- Directions for this task -
An exact copy of the data below is needed; please leave out any pictures.

********************

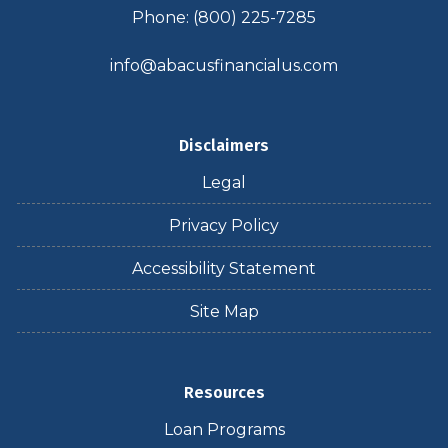
Phone: (800) 225-7285
info@abacusfinancialus.com
Disclaimers
Legal
Privacy Policy
Accessibility Statement
Site Map
Resources
Loan Programs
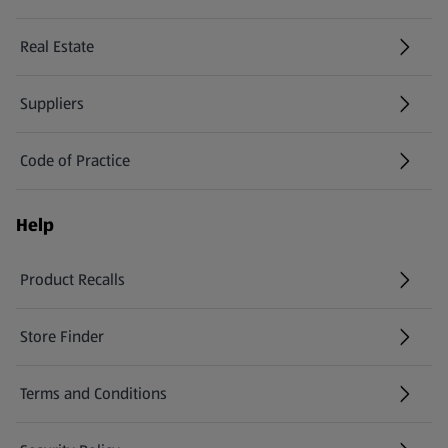
Real Estate
Suppliers
Code of Practice
Help
Product Recalls
(opens in a new tab)
Store Finder
(opens in a new tab)
Terms and Conditions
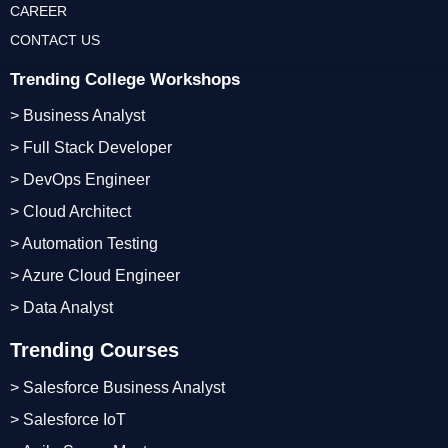
CAREER
CONTACT US
Trending College Workshops
> Business Analyst
> Full Stack Developer
> DevOps Engineer
> Cloud Architect
> Automation Testing
> Azure Cloud Engineer
> Data Analyst
Trending Courses
> Salesforce Business Analyst
> Salesforce IoT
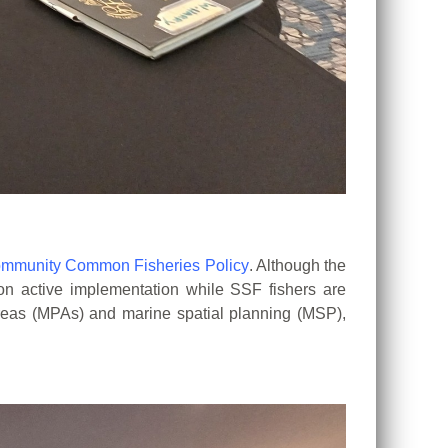
mmunity Common Fisheries Policy
. Although the
 on
active implementation while SSF fishers are
reas (MPAs) and marine spatial
planning (MSP),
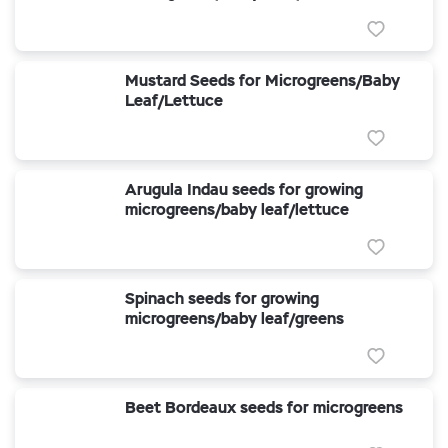
Mustard Seeds for Microgreens/Baby
Leaf/Lettuce
Arugula Indau seeds for growing
microgreens/baby leaf/lettuce
Spinach seeds for growing
microgreens/baby leaf/greens
Beet Bordeaux seeds for microgreens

********************

- Written solution -
Phone: (800) 225-7285
info@abacusfinancialus.com
Disclaimers
Legal
Privacy Policy
Accessibility Statement
Site Map
Resources
Loan Programs
Real Estate
Suppliers
Code of Practice
Help
Product Recalls
(opens in a new tab)
Store Finder
(opens in a new tab)
Terms and Conditions
CAREER
CONTACT US
Trending College Workshops
> Business Analyst
> Full Stack Developer
> DevOps Engineer
> Cloud Architect
> Automation Testing
> Azure Cloud Engineer
> Data Analyst
Trending Courses
> Salesforce Business Analyst
> Salesforce IoT
mmunity Common Fisheries Policy
. Although the
 on
active implementation while SSF fishers are
reas (MPAs) and marine spatial
planning (MSP),
Mustard Seeds for Microgreens/Baby
Leaf/Lettuce
Arugula Indau seeds for growing
microgreens/baby leaf/lettuce
Spinach seeds for growing
microgreens/baby leaf/greens
Beet Bordeaux seeds for microgreens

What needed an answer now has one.